Était-ce la scène qu’il avait envisagée en avril dernier lorsque l’idée de Vegas a été signalée pour la première fois ?
« Mieux », dit-il. « Le sol génère beaucoup plus d’énergie que ce à quoi je m’attendais. »
Le premier indicateur du succès était la foule.
Un chiffre de 38 853 a été affiché pour le premier match, une victoire divertissante 36-24 contre Manly après une première mi-temps piétonne.
Pour le deuxième, un chiffre de 40 746 a été affiché pour les Roosters lors de leur victoire 20-10 contre les Broncos.
La LNR ne saura pas avant des années si son expérience à Vegas se révélera être un voyage ridiculement coûteux pour des garçons à Sin City ou une entreprise qui rapportera des récompenses financières pendant des décennies.

Reece Walsh célèbre un essai lors de la défaite des Broncos face aux Roosters lors du deuxième match.Crédit: PA
V’landys veut tirer profit du marché en plein essor des paris sportifs aux États-Unis, qui a été légalisé dans de nombreux États après que la Cour suprême a annulé la législation l’interdisant.
« Nous n’en connaîtrons pas les bénéfices avant trois à quatre ans », a déclaré V’landys. «Lorsque la ligue de rugby a essayé de s’implanter ici auparavant, elle n’avait jamais eu la technologie, les paris sportifs, que nous avons aujourd’hui.
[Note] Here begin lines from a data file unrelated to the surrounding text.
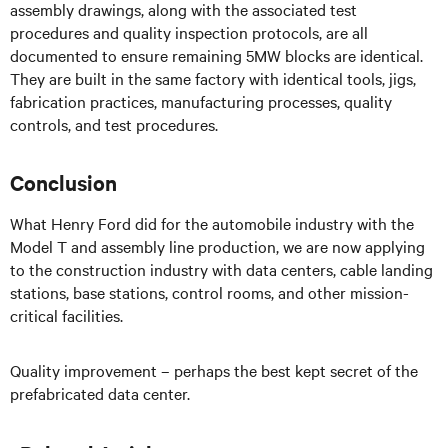
assembly drawings, along with the associated test
procedures and quality inspection protocols, are all
documented to ensure remaining 5MW blocks are identical.
They are built in the same factory with identical tools, jigs,
fabrication practices, manufacturing processes, quality
controls, and test procedures.
Conclusion
What Henry Ford did for the automobile industry with the
Model T and assembly line production, we are now applying
to the construction industry with data centers, cable landing
stations, base stations, control rooms, and other mission-
critical facilities.
Quality improvement – perhaps the best kept secret of the
prefabricated data center.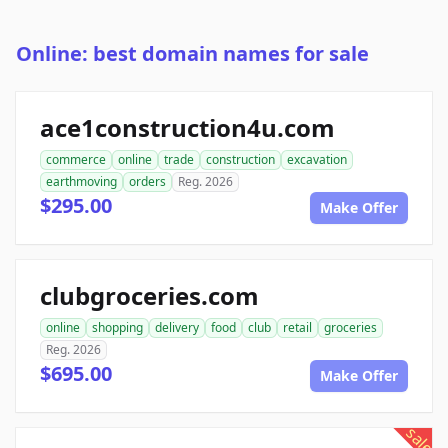
Online: best domain names for sale
ace1construction4u.com
commerce
online
trade
construction
excavation
earthmoving
orders
Reg. 2026
$295.00
Make Offer
clubgroceries.com
online
shopping
delivery
food
club
retail
groceries
Reg. 2026
$695.00
Make Offer
sale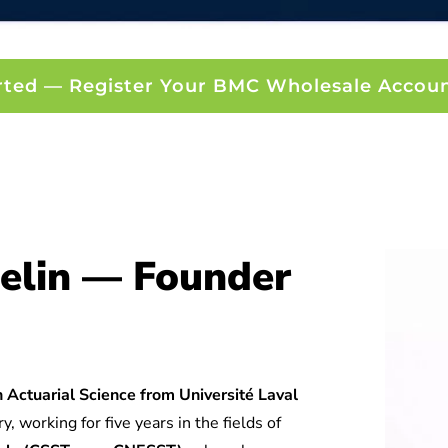
rted — Register Your BMC Wholesale Accou
elin — Founder
 Actuarial Science from Université Laval
y, working for five years in the fields of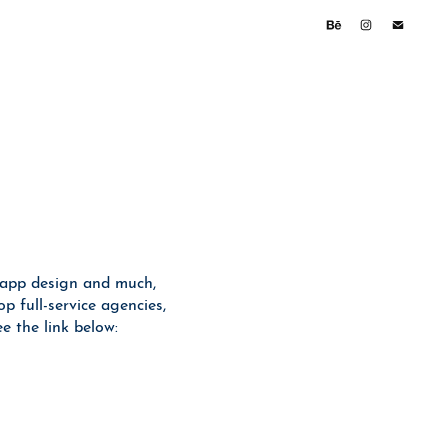
 app design and much,
p full-service agencies,
 the link below: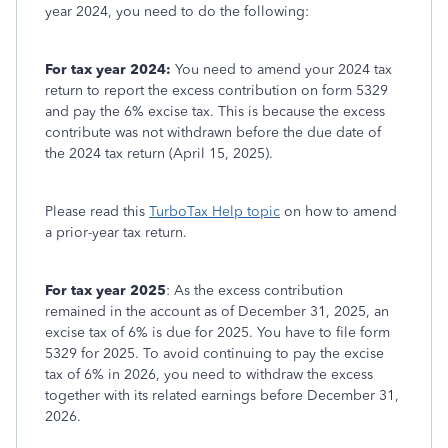
year 2024, you need to do the following:
For tax year 2024:
You need to amend your 2024 tax
return to report the excess contribution on form 5329
and pay the 6% excise tax. This is because the excess
contribute was not withdrawn before the due date of
the 2024 tax return (April 15, 2025).
Please read this
TurboTax Help topic
on how to amend
a prior-year tax return.
For tax year 2025
: As the excess contribution
remained in the account as of December 31, 2025, an
excise tax of 6% is due for 2025. You have to file form
5329 for 2025. To avoid continuing to pay the excise
tax of 6% in 2026, you need to withdraw the excess
together with its related earnings before December 31,
2026.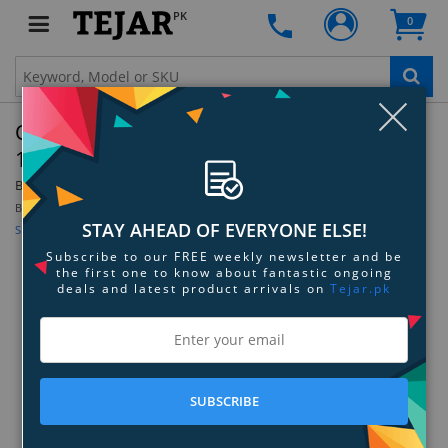
PK
0
Clo
OtterBox Commuter Series Case for iPhone
14 Pro - Don't Be Blue
By:
OtterBox
Be the first to review this product
STAY AHEAD OF EVERYONE ELSE!
Sign up for price alert
Subscribe to our FREE weekly newsletter and be
the first one to know about fantastic ongoing
deals and latest product arrivals on
Tejar.pk
SUBSCRIBE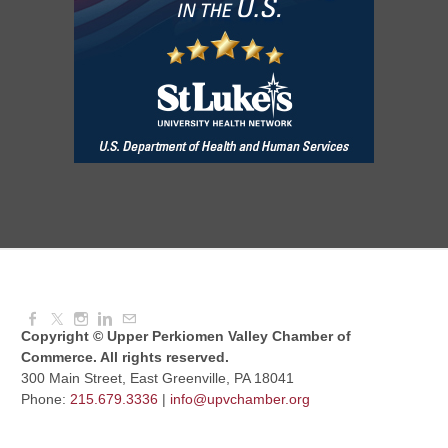
Aug 08, 2026
3:00 PM - 6:00 PM
Red Hill Writing Group
Aug 10, 2026
6:00 PM - 7:00 PM
August Morning Brew Crew
Aug 11, 2026
7:30 AM - 9:00 AM
Copyright © Upper Perkiomen Valley Chamber of
Commerce. All rights reserved.
300 Main Street, East Greenville, PA 18041
Phone:
215.679.3336
|
info@upvchamber.org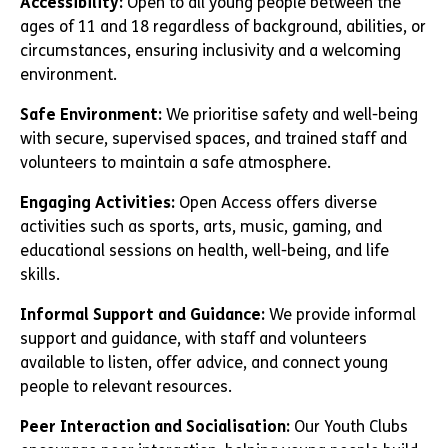
Accessibility:
Open to all young people between the
ages of 11 and 18 regardless of background, abilities, or
circumstances, ensuring inclusivity and a welcoming
environment.
Safe Environment:
We prioritise safety and well-being
with secure, supervised spaces, and trained staff and
volunteers to maintain a safe atmosphere.
Engaging Activities:
Open Access offers diverse
activities such as sports, arts, music, gaming, and
educational sessions on health, well-being, and life
skills.
Informal Support and Guidance:
We provide informal
support and guidance, with staff and volunteers
available to listen, offer advice, and connect young
people to relevant resources.
Peer Interaction and Socialisation:
Our Youth Clubs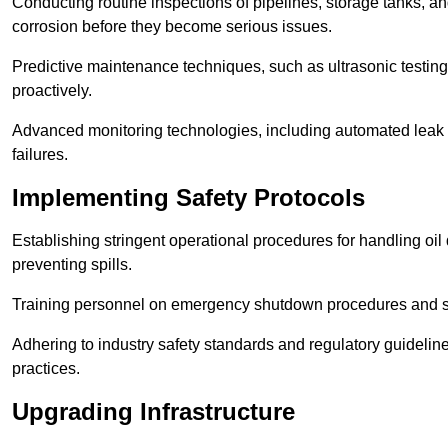
Conducting routine inspections of pipelines, storage tanks, an
corrosion before they become serious issues.
Predictive maintenance techniques, such as ultrasonic testin
proactively.
Advanced monitoring technologies, including automated leak d
failures.
Implementing Safety Protocols
Establishing stringent operational procedures for handling oil 
preventing spills.
Training personnel on emergency shutdown procedures and sa
Adhering to industry safety standards and regulatory guidelin
practices.
Upgrading Infrastructure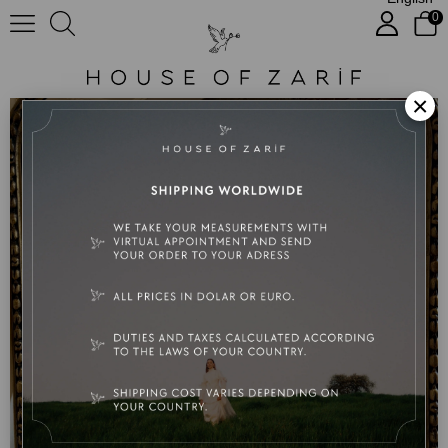
0
No:40 Eliza
×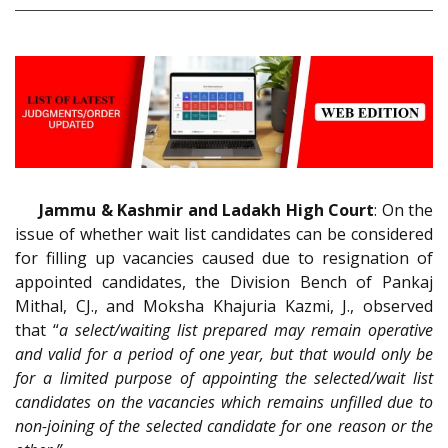
Jammu & Kashmir and Ladakh High Court
: On the
issue of whether wait list candidates can be considered
for filling up vacancies caused due to resignation of
appointed candidates, the Division Bench of Pankaj
Mithal, CJ., and Moksha Khajuria Kazmi, J., observed
that “
a select/waiting list prepared may remain operative
and valid for a period of one year, but that would only be
for a limited purpose of appointing the selected/wait list
candidates on the vacancies which remains unfilled due to
non-joining of the selected candidate for one reason or the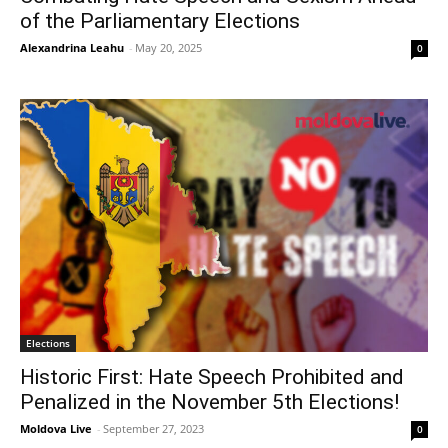
of the Parliamentary Elections
Alexandrina Leahu
-
May 20, 2025
0
Elections
Historic First: Hate Speech Prohibited and
Penalized in the November 5th Elections!
Moldova Live
-
September 27, 2023
0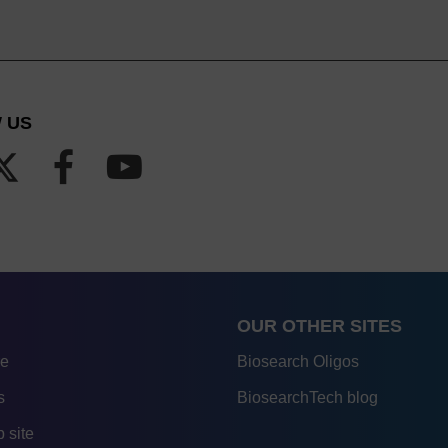
 US
OUR OTHER SITES
re
Biosearch Oligos
s
BiosearchTech blog
 site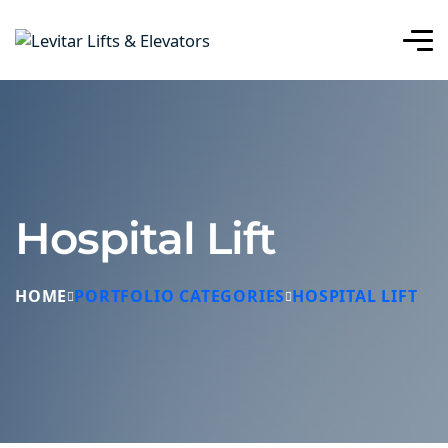
Hospital Lift
HOME
PORTFOLIO CATEGORIES
HOSPITAL LIFT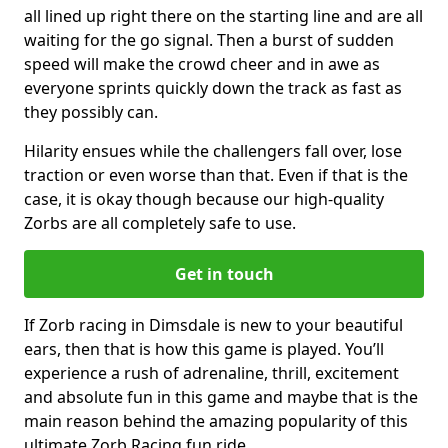
all lined up right there on the starting line and are all
waiting for the go signal. Then a burst of sudden
speed will make the crowd cheer and in awe as
everyone sprints quickly down the track as fast as
they possibly can.
Hilarity ensues while the challengers fall over, lose
traction or even worse than that. Even if that is the
case, it is okay though because our high-quality
Zorbs are all completely safe to use.
Get in touch
If Zorb racing in Dimsdale is new to your beautiful
ears, then that is how this game is played. You’ll
experience a rush of adrenaline, thrill, excitement
and absolute fun in this game and maybe that is the
main reason behind the amazing popularity of this
ultimate Zorb Racing fun ride.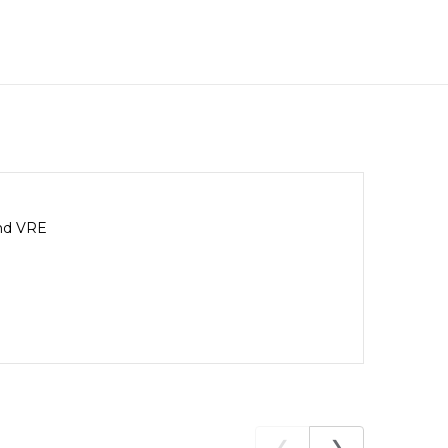
and VRE
❮
❯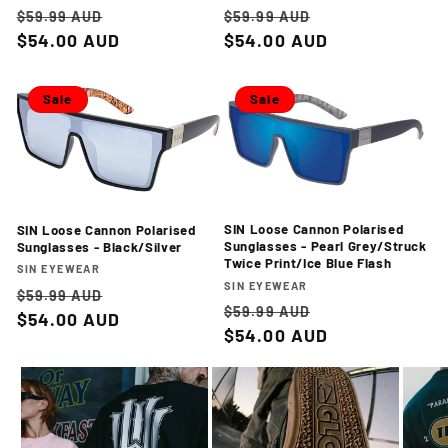
Regular
Sale
Regular
Sale
$59.99 AUD
$59.99 AUD
price
$54.00 AUD
price
price
$54.00 AUD
price
Sale
Sale
SIN Loose Cannon Polarised
SIN Loose Cannon Polarised
Sunglasses - Pearl Grey/Struck
Sunglasses - Black/Silver
Twice Print/Ice Blue Flash
Vendor:
SIN EYEWEAR
Vendor:
SIN EYEWEAR
Regular
Sale
$59.99 AUD
Regular
Sale
$59.99 AUD
price
$54.00 AUD
price
price
$54.00 AUD
price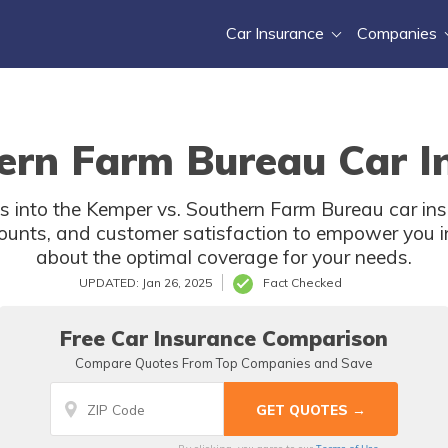
Car Insurance
Companies
ern Farm Bureau Car In
es into the Kemper vs. Southern Farm Bureau car in
scounts, and customer satisfaction to empower you 
about the optimal coverage for your needs.
UPDATED: Jan 26, 2025
Fact Checked
Free Car Insurance Comparison
Compare Quotes From Top Companies and Save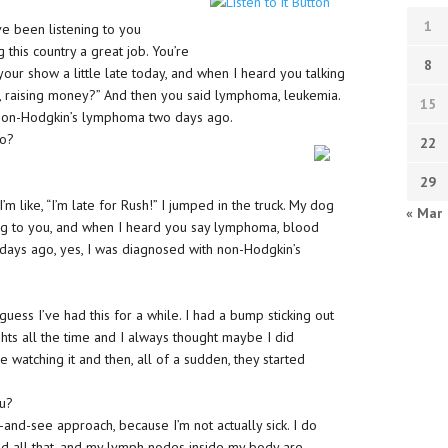
1
’ve been listening to you
 this country a great job. You’re
8
your show a little late today, and when I heard you talking
ut, raising money?” And then you said lymphoma, leukemia.
15
h non-Hodgkin’s lymphoma two days ago.
go?
22
29
m like, “I’m late for Rush!” I jumped in the truck. My dog
« Mar
ing to you, and when I heard you say lymphoma, blood
days ago, yes, I was diagnosed with non-Hodgkin’s
uess I’ve had this for a while. I had a bump sticking out
ights all the time and I always thought maybe I did
 watching it and then, all of a sudden, they started
ou?
-and-see approach, because I’m not actually sick. I do
 and all that, and my lymph nodes inside my body are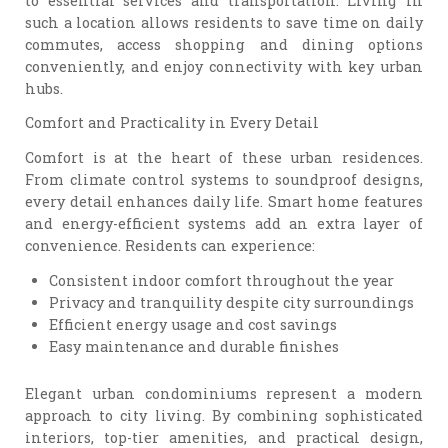
to essential services and transportation. Living in
such a location allows residents to save time on daily
commutes, access shopping and dining options
conveniently, and enjoy connectivity with key urban
hubs.
Comfort and Practicality in Every Detail
Comfort is at the heart of these urban residences.
From climate control systems to soundproof designs,
every detail enhances daily life. Smart home features
and energy-efficient systems add an extra layer of
convenience. Residents can experience:
Consistent indoor comfort throughout the year
Privacy and tranquility despite city surroundings
Efficient energy usage and cost savings
Easy maintenance and durable finishes
Elegant urban condominiums represent a modern
approach to city living. By combining sophisticated
interiors, top-tier amenities, and practical design,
Nous avons une opportunité maintenant. Si nous parvenons à pénétrer le marché à hauteur de seulement 0,01 pour cent, cela représente des dizaines de millions de dollars.
« Cela n’arrivera pas du jour au lendemain, mais c’est un sacré bon début. Pour moi, le succès est un revenu. Ce n’est pas un stade plein, ce sont des revenus que je peux réinvestir dans le jeu pour développer le jeu. »
Les craintes que les matches ne se transforment en une fête entre attaquants au milieu du parc, en raison d’un terrain de plus en plus étroit, ne se sont pas concrétisées.
En effet, certaines choses ne changent jamais, quel que soit le lieu où se déroule le match.
Pour Manly, il s’agissait d’un retour triomphal de blessure pour l’arrière Tom Trbojevic, mais la victoire a eu un coût, l’ailier Jason Saab souffrant d’une blessure aux ischio-jambiers.
Pour les Roosters, le capitaine et arrière James Tedesco a répondu aux théories selon lesquelles son meilleur football était derrière lui avec une démonstration imposante.
Ensuite, il y a le président des Roosters, Nick Politis, qui a été entendu crier fort en faveur de Saab lorsqu’il a fait une pause – parce qu’ils jouaient aux Souths.
Certaines choses ne changent jamais. Comme la haine.